*** Exercise materials
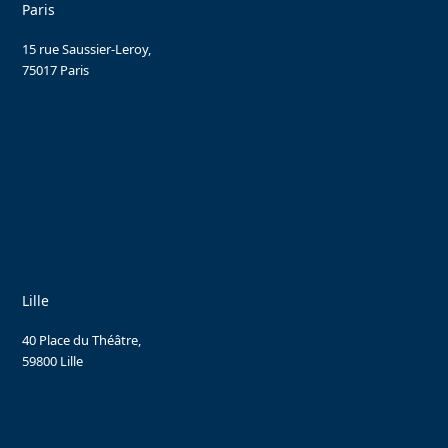
Paris
15 rue Saussier-Leroy,
75017 Paris
Lille
40 Place du Théâtre,
59800 Lille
******
## Work order
Reproduce the entries above exactly, without images.

## Reply
Paris
15 rue Saussier-Leroy,
75017 Paris
Lille
40 Place du Théâtre,
59800 Lille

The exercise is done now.